BISMARCK, N.D. (AP) — Gov. Jack Dalrymple and a Minnesota-based energy company are pushing the concept of an "energy corridor" that could move oil, natural gas, electricity and water out of western North Dakota.
Dalyrmple and Allete Inc. officials announced the concept on Wednesday at the state Capitol in Bismarck. The idea is to establish a right of way adjacent to Allete's existing electric transmission line from in western North Dakota to Duluth, Minn., where such things as oil and natural gas could be shipped to other markets.
Pipelines in the corridor also could move water to other parts of the state and wastewater from North Dakota's oil patch. Coal-fired power plants' carbon dioxide emissions also could be sent along the corridor to be stored underground or used for enhanced oil recovery, Dalrymple and company officials said.
The corridor would consolidate and simplify the shipment of several energy sources along a single line, cutting costs and lessening impacts to landowners, Dalrymple and Allete Chairman and CEO Alan Hodnik said.
"We will encourage people to look at this," Dalrymple said.

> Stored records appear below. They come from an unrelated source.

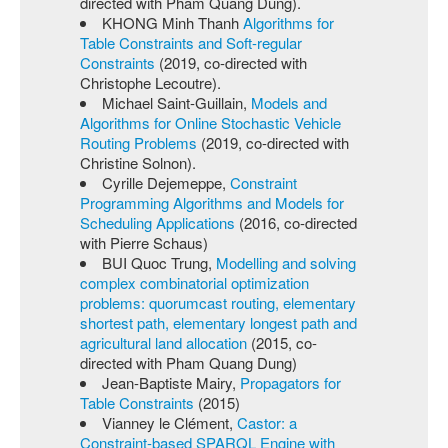
directed with Pham Quang Dung).
KHONG Minh Thanh
Algorithms for
Table Constraints and Soft-regular
Constraints
(2019, co-directed with
Christophe Lecoutre).
Michael Saint-Guillain,
Models and
Algorithms for Online Stochastic Vehicle
Routing Problems
(2019, co-directed with
Christine Solnon).
Cyrille Dejemeppe,
Constraint
Programming Algorithms and Models for
Scheduling Applications
(2016, co-directed
with Pierre Schaus)
BUI Quoc Trung,
Modelling and solving
complex combinatorial optimization
problems: quorumcast routing, elementary
shortest path, elementary longest path and
agricultural land allocation
(2015, co-
directed with Pham Quang Dung)
Jean-Baptiste Mairy,
Propagators for
Table Constraints
(2015)
Vianney le Clément,
Castor: a
Constraint-based SPARQL Engine with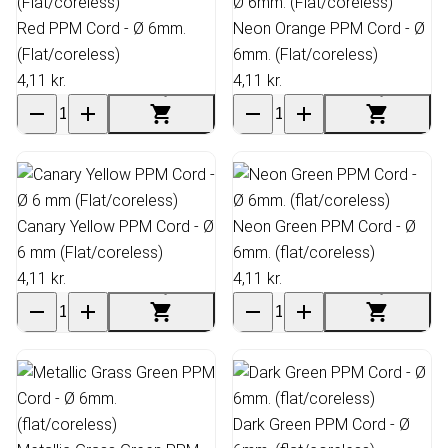
Red PPM Cord - Ø 6mm.
Neon Orange PPM Cord - Ø
(Flat/coreless)
6mm. (Flat/coreless)
4,11 kr.
4,11 kr.
Canary Yellow PPM Cord - Ø
Neon Green PPM Cord - Ø
6 mm (Flat/coreless)
6mm. (flat/coreless)
4,11 kr.
4,11 kr.
Dark Green PPM Cord - Ø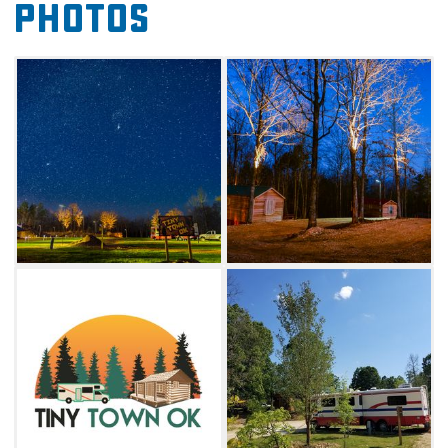
Photos
on the premises and gather around your
private barbecue pit. Whether staying in a tiny
home or parking your RV for the night, enjoy
the small playground, barbecue grills and
bath houses available for all guests.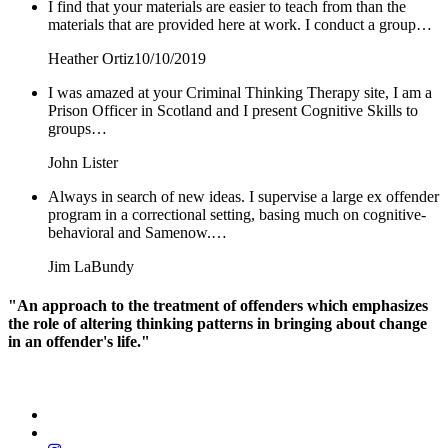
I find that your materials are easier to teach from than the
materials that are provided here at work. I conduct a group…
Heather Ortiz
10/10/2019
I was amazed at your Criminal Thinking Therapy site, I am a
Prison Officer in Scotland and I present Cognitive Skills to
groups…
John Lister
Always in search of new ideas. I supervise a large ex offender
program in a correctional setting, basing much on cognitive-
behavioral and Samenow.…
Jim LaBundy
"An approach to the treatment of offenders which emphasizes
the role of altering thinking patterns in bringing about change
in an offender's life."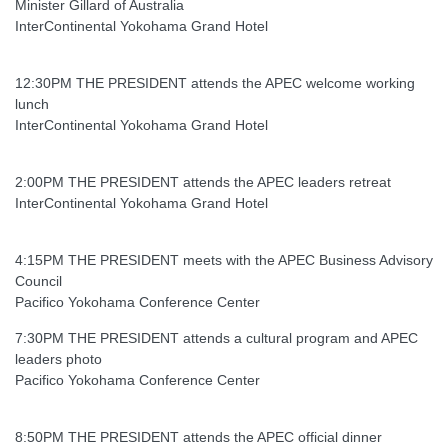
Minister Gillard of Australia
InterContinental Yokohama Grand Hotel
12:30PM THE PRESIDENT attends the APEC welcome working
lunch
InterContinental Yokohama Grand Hotel
2:00PM THE PRESIDENT attends the APEC leaders retreat
InterContinental Yokohama Grand Hotel
4:15PM THE PRESIDENT meets with the APEC Business Advisory
Council
Pacifico Yokohama Conference Center
7:30PM THE PRESIDENT attends a cultural program and APEC
leaders photo
Pacifico Yokohama Conference Center
8:50PM THE PRESIDENT attends the APEC official dinner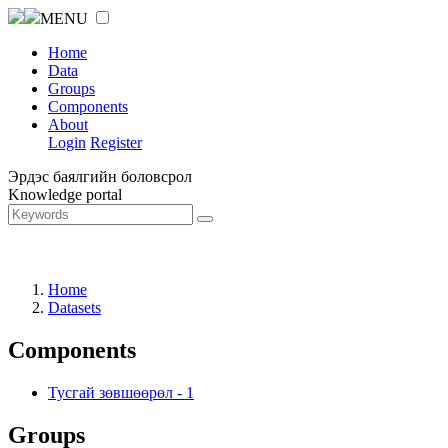
MENU
Home
Data
Groups
Components
About
Login
Register
Эрдэс баялгийн боловсрол
Knowledge portal
Home
Datasets
Components
Тусгай зөвшөөрөл
-
1
Groups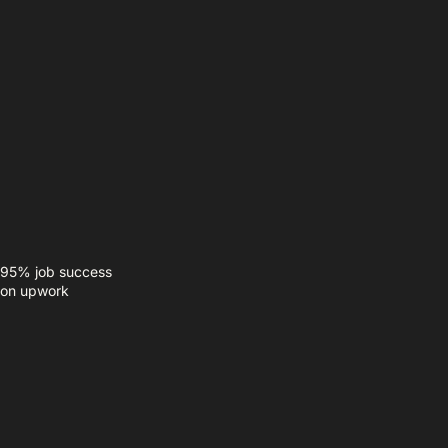
95% job success
on upwork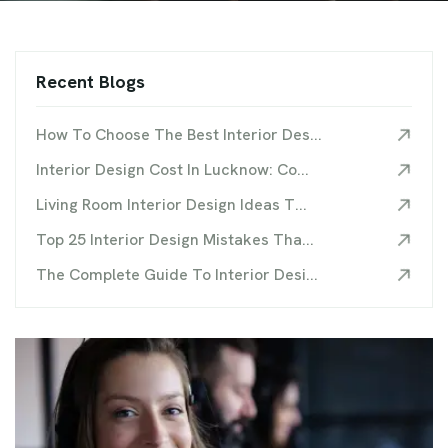
Recent Blogs
How To Choose The Best Interior Des...
Interior Design Cost In Lucknow: Co...
Living Room Interior Design Ideas T...
Top 25 Interior Design Mistakes Tha...
The Complete Guide To Interior Desi...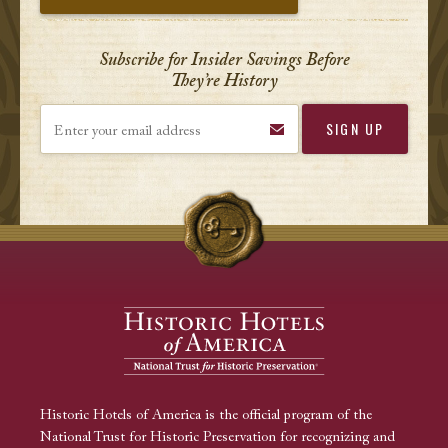
Subscribe for Insider Savings Before
They’re History
Enter your email address
Historic Hotels of America is the official program of the
National Trust for Historic Preservation for recognizing and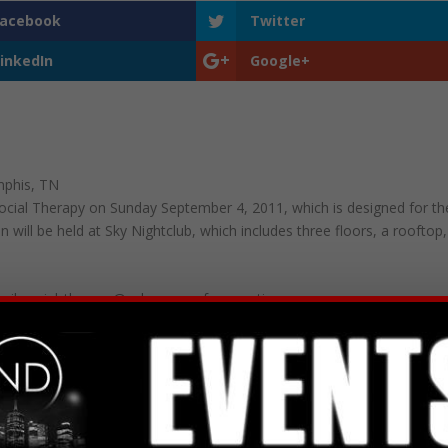
Facebook
Twitter
inkedIn
Google+
mphis, TN
 Social Therapy on Sunday September 4, 2011, which is designed for th
n will be held at Sky Nightclub, which includes three floors, a rooftop,
mail social_therapy@yahoo.com for questions.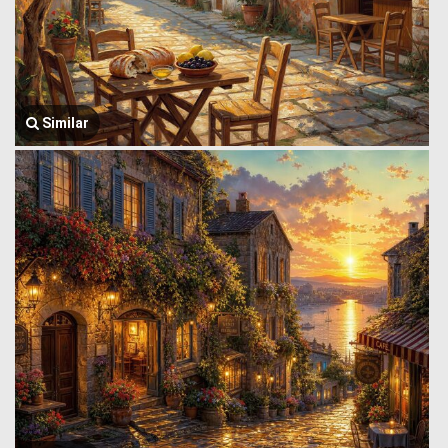
Similar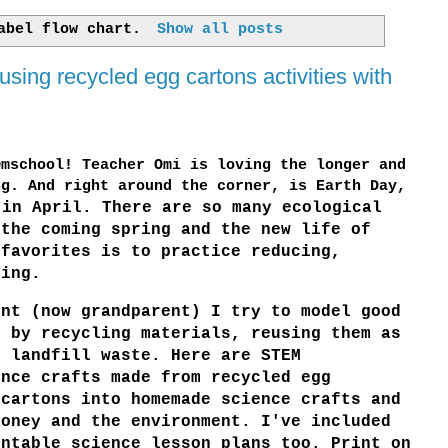
label
flow chart
.
Show all posts
ing recycled egg cartons activities with
Omschool! Teacher Omi is loving the longer and
ng. And right around the corner, is Earth Day,
in April. There are so many ecological
 the coming spring and the new life of
 favorites is to practice reducing,
ling.
ent (now grandparent) I try to model good
g by recycling materials, reusing them as
g landfill waste. Here are STEM
nce crafts made from recycled egg
 cartons into homemade science crafts and
oney and the environment. I've included
intable science lesson plans too. Print on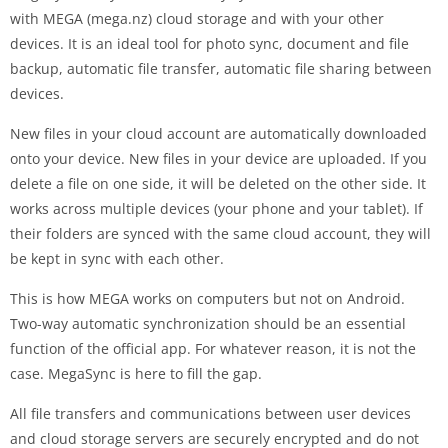
with MEGA (mega.nz) cloud storage and with your other
devices. It is an ideal tool for photo sync, document and file
backup, automatic file transfer, automatic file sharing between
devices.
New files in your cloud account are automatically downloaded
onto your device. New files in your device are uploaded. If you
delete a file on one side, it will be deleted on the other side. It
works across multiple devices (your phone and your tablet). If
their folders are synced with the same cloud account, they will
be kept in sync with each other.
This is how MEGA works on computers but not on Android.
Two-way automatic synchronization should be an essential
function of the official app. For whatever reason, it is not the
case. MegaSync is here to fill the gap.
All file transfers and communications between user devices
and cloud storage servers are securely encrypted and do not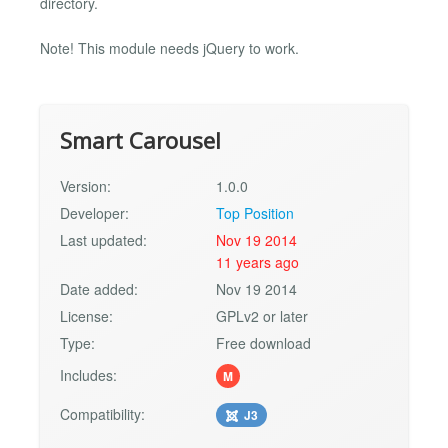
directory.
Note! This module needs jQuery to work.
Smart Carousel
Version:
1.0.0
Developer:
Top Position
Last updated:
Nov 19 2014
11 years ago
Date added:
Nov 19 2014
License:
GPLv2 or later
Type:
Free download
Includes:
M
Compatibility:
J3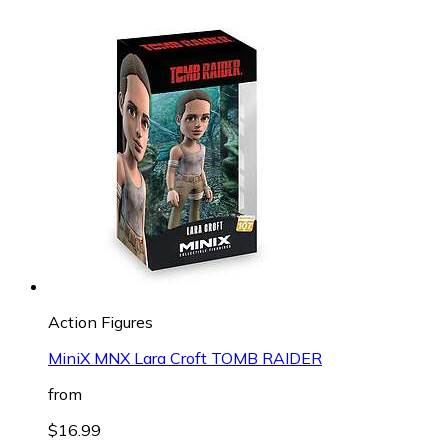
Action Figures
MiniX MNX Lara Croft TOMB RAIDER
from
$16.99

Allete's existing transmission lines carries electricity from its wind farm in western North Dakota and from the Minnkota Power Cooperative's Milton R. Young Station near Center. Allete owns the mine near Center that provides coal to the power plant. The company also owns, among other things, a Minnesota electric utility that serves more than 140,000 residents and large industrial customers.
Allete officials said they are working with other companies that are interested in the energy corridor concept.
Eric Norberg, president of Allete Clean Energy, a unit of Allete Inc., hinted that a project in the proposed corridor could be made public in about six months.
Dalrymple said his top priority would be to establish a natural gas pipeline along the proposed corridor.
"The odds of that happening are greatly enhanced by this project," Dalrymple said.
About 30 percent of the natural gas produced in North Dakota is burned off as a byproduct of the state's soaring oil production, compared to less than 1 percent in oil fields nationwide. The amount of natural gas that's torched and wasted daily by drillers in North Dakota's oil patch also is costing the state millions of dollars annually in lost revenue.